Well, let's look at this. Is this all about tax and spend. Yes and no. Sure, we could jack up tax on people in work to keep the public sector at a comparable level to what is now. We could leave the welfare state as it is, in which a third of the populations of places like Manchester and Glasgow live entirely on benefit. We could allow the NHS and other parts of the public sector to operate like nationalised industries with levels of productivity that are, frankly, shameful.
And we could tolerate the insane levels of bureaucracy that all of us encounter every time our lives connect with the state. I say that as a local Councillor who, in a current attempt to get a very and obvious safety change done to a patch of pavement and road (seven feet by five) have had to engage seven public sector staff (police, road safety people, engineers, planning people) over a period of five months for a total of about 100 hours - and that's a generous guess. At forty quid an hour that's four grand to solve a grand's worth of problem. Frustratingly, this particular problem could have been sorted in a quarter of that time, and that's generous. I dare say it could all have been resolved in a day. Instead, there's a mini-industry built around it, largely by the councils themselves. We just need to do away with nearly all of it.

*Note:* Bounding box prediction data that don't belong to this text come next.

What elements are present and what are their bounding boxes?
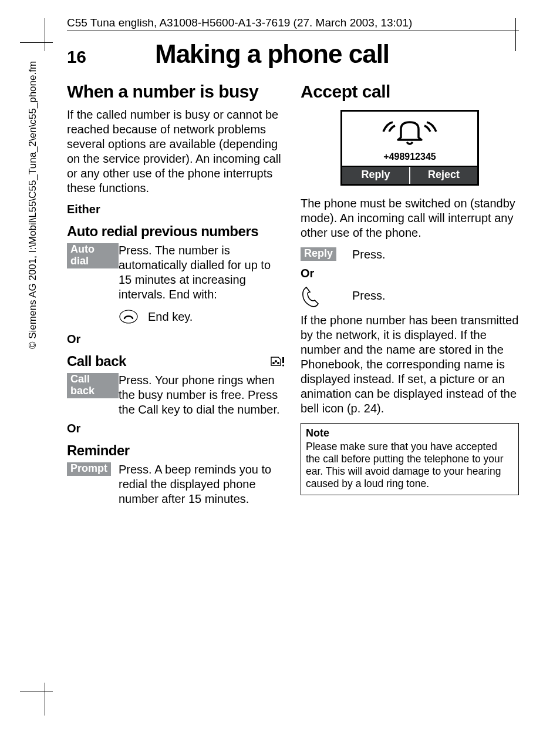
softkey-reply[interactable]: Reply [342, 167, 409, 184]
phone-screen-top: +498912345 [342, 112, 477, 166]
note-body: Please make sure that you have accepted … [306, 441, 514, 490]
or-label-2: Or [67, 422, 285, 435]
autodial-row: Auto dial Press. The number is automatic… [67, 243, 285, 302]
callkey-text: Press. [352, 284, 519, 303]
accept-para2: If the phone number has been transmitted… [301, 313, 519, 416]
incoming-number: +498912345 [342, 152, 477, 162]
reply-row: Reply Press. [301, 247, 519, 262]
autodial-button[interactable]: Auto dial [67, 243, 119, 268]
phone-softkeys: Reply Reject [342, 166, 477, 184]
accept-call-heading: Accept call [301, 82, 519, 102]
callback-text: Press. Your phone rings when the busy nu… [119, 373, 285, 417]
page-title: Making a phone call [155, 39, 389, 69]
end-key-label: End key. [148, 310, 285, 324]
svg-rect-4 [282, 357, 284, 363]
reply-button[interactable]: Reply [301, 247, 336, 261]
callback-heading: Call back [67, 353, 285, 370]
reminder-heading: Reminder [67, 442, 285, 459]
end-key-icon [119, 307, 139, 327]
title-row: 16 Making a phone call [67, 39, 519, 69]
header-rule [67, 31, 519, 31]
reminder-heading-text: Reminder [67, 442, 130, 459]
accept-intro: The phone must be switched on (standby m… [301, 196, 519, 240]
autodial-text: Press. The number is automatically diall… [119, 243, 285, 302]
left-column: When a number is busy If the called numb… [67, 82, 285, 511]
page-number: 16 [67, 47, 155, 67]
crop-mark [45, 683, 45, 716]
or-label-right: Or [301, 267, 519, 280]
autoredial-heading-text: Auto redial previous numbers [67, 223, 258, 240]
sim-service-icon [268, 355, 285, 368]
callback-button[interactable]: Call back [67, 373, 119, 398]
page-content: C55 Tuna english, A31008-H5600-A1-3-7619… [67, 16, 519, 511]
phone-screen: +498912345 Reply Reject [340, 110, 479, 186]
reply-key: Reply [301, 247, 352, 261]
callback-heading-text: Call back [67, 353, 126, 370]
busy-intro: If the called number is busy or cannot b… [67, 108, 285, 196]
header-text: C55 Tuna english, A31008-H5600-A1-3-7619… [67, 16, 519, 29]
autoredial-heading: Auto redial previous numbers [67, 223, 285, 240]
prompt-text: Press. A beep reminds you to redial the … [119, 462, 285, 506]
columns: When a number is busy If the called numb… [67, 82, 519, 511]
svg-point-2 [275, 360, 277, 362]
callback-key: Call back [67, 373, 119, 398]
callkey-row: Press. [301, 284, 519, 308]
callback-row: Call back Press. Your phone rings when t… [67, 373, 285, 417]
autodial-key: Auto dial [67, 243, 119, 268]
reply-text: Press. [352, 247, 519, 262]
right-column: Accept call +498912345 [301, 82, 519, 511]
note-title: Note [306, 427, 514, 439]
prompt-row: Prompt Press. A beep reminds you to redi… [67, 462, 285, 506]
end-key-row: End key. [119, 307, 285, 327]
prompt-key: Prompt [67, 462, 119, 476]
bell-ringing-icon [342, 116, 477, 149]
softkey-reject[interactable]: Reject [409, 167, 477, 184]
note-box: Note Please make sure that you have acce… [301, 423, 519, 495]
or-label-1: Or [67, 333, 285, 346]
svg-point-5 [282, 364, 284, 366]
either-label: Either [67, 203, 285, 216]
prompt-button[interactable]: Prompt [67, 462, 111, 476]
crop-mark [45, 18, 45, 51]
copyright-sidebar: © Siemens AG 2001, I:\Mobil\L55\C55_Tuna… [27, 61, 39, 349]
svg-point-3 [277, 362, 279, 364]
crop-mark [20, 42, 53, 43]
call-key-icon [301, 284, 352, 308]
svg-point-1 [272, 362, 275, 364]
section-busy-heading: When a number is busy [67, 82, 285, 102]
crop-mark [20, 691, 53, 691]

Back to my point. The attackers of the Coalition forget three important things. First, the state is in desperate need of reform. This cannot be ducked if the we are going to deal with the challenges of the next 50 years. Second, this would have had to happen anyway, even if Labour had won, something the Harriet Harmans forget. Thirdly, Labour has absolutely nothing to contribute to the discussion of where this country is going. Neither before or since the election has a senior Labour person said anything remotely convincing about where we need to take our economy, society and polity. Its leadership contest is a joke and it is going to be a long time before they are in the game again, in my view. The only people who could have got them there (Milburn, Purnell etc) have all been purged. David Miliband MIGHT come up with something. Ed is just an old-style social democrat and Balls is a useful attack-dog but little more.
I say all this because I am a bit sick to the teeth at the moment of the Polly Toynbee anti-coalition feeling being opportunistically whipped up by the party who got us into this shit in the first place.